Before your visit, review your notes in that doctor's chapter and organize your thoughts. Try to consolidate your concerns into one or two questions, then write them down. Doing so before your visit will make it less likely you will forget to ask about something that has been bothering you. When you leave, write your next appointment date next to the doctor's name in the table of contents. This will not only help you keep track of your visits, but will also be handy if one of the other doctors asks the time of your next  appointment. You could also use the doctor's chapter section to monitor response to treatment, such as blood pressures, or your progress in health behavior modifications, such as weight loss, or reduction in smoking or alcohol intake.

Section 2: Medications
In this section, a table of contents should also be the first page. Here, you should list your medications. Include the date you started and stopped taking them. List not only prescription medications, but also alternative treatments (herbs, vitamins, acupuncture, etc.). The first page of each chapter in this section should include the following information:

  • name of the medication
  • the dose
  • the doctor who prescribed it
  • why you take it
  • how often you take it
  • any noticeable medication effects (good or bad)

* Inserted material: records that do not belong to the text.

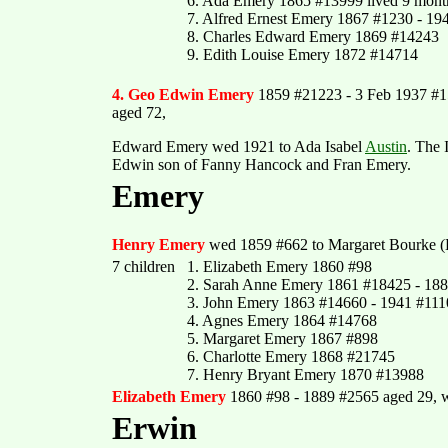
6. Ada Emery 1865 #13999 lived 9 mont
7. Alfred Ernest Emery 1867 #1230 - 19
8. Charles Edward Emery 1869 #14243
9. Edith Louise Emery 1872 #14714
4. Geo Edwin Emery
1859 #21223 - 3 Feb 1937 #
aged 72,
Edward Emery wed 1921 to Ada Isabel
Austin
. The 
Edwin son of Fanny Hancock and Fran Emery.
Emery
Henry Emery
wed 1859 #662 to Margaret Bourke (B
7 children
1. Elizabeth Emery 1860 #98
2. Sarah Anne Emery 1861 #18425 - 188
3. John Emery 1863 #14660 - 1941 #111
4. Agnes Emery 1864 #14768
5. Margaret Emery 1867 #898
6. Charlotte Emery 1868 #21745
7. Henry Bryant Emery 1870 #13988
Elizabeth Emery
1860 #98 - 1889 #2565 aged 29, 
Erwin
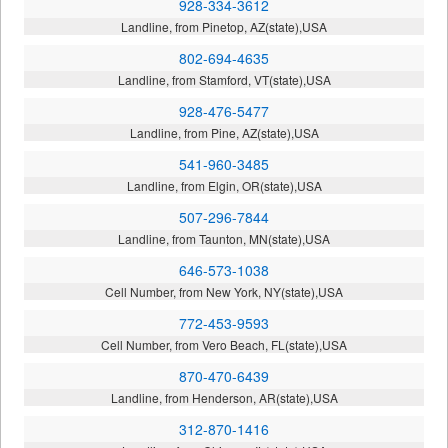
928-334-3612
Landline, from Pinetop, AZ(state),USA
802-694-4635
Landline, from Stamford, VT(state),USA
928-476-5477
Landline, from Pine, AZ(state),USA
541-960-3485
Landline, from Elgin, OR(state),USA
507-296-7844
Landline, from Taunton, MN(state),USA
646-573-1038
Cell Number, from New York, NY(state),USA
772-453-9593
Cell Number, from Vero Beach, FL(state),USA
870-470-6439
Landline, from Henderson, AR(state),USA
312-870-1416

If available, attach the drug information sheet many pharmacists provide. It is also a place to write down any side effects you may want to ask your doctor about. Keeping these types of lists is also helpful when your doctor wants to change your medication. By checking your medications table of contents, you can be sure you have not previously taken that medication. The corresponding chapter will have the details explaining why that medication was stopped.

Section 3: Tests
The table of contents page for tests should consist of a list of names and dates of tests that were performed. The first page of each subsequent chapter should include the following information:

  • the name of the test
  • the doctor who ordered it
  • why it was done
  • if there were problems (such as an allergic reaction)
  • a copy of the result

If you have tests done frequently, you may want to create a table or graph on the first page of the chapter to better track the results. Whenever a test is done, ask to have a copy of the result sent directly to you. Having these results in your possession is helpful when you are seeing a different doctor who may not have received those particular test results. Many tests are repeated on a regular basis. Having a table listing when those tests were last done will help avoid unnecessary tests. You should also find out what preventive tests need to be done and be sure they are in your table of contents.

Section 4: Advance Directives
This section should have copies of your living will and directions for how to contact your healthcare proxy (also called durable power of attorney for health care). Keeping copies in your book will keep all your medical information together for emergency rooms and out-of-town visits. It will also remind you to periodically review these wishes and keep them up to date.

Summary
Life is getting better. There are more options for work and leisure. The same is true in the field of medicine. But because there are so many choices, it takes more time to sort out what needs to be done. By organizing your thoughts before seeing your doctor, you can simplify the process. You can participate in the process of figuring out what is wrong, and help to determine what needs to be done next.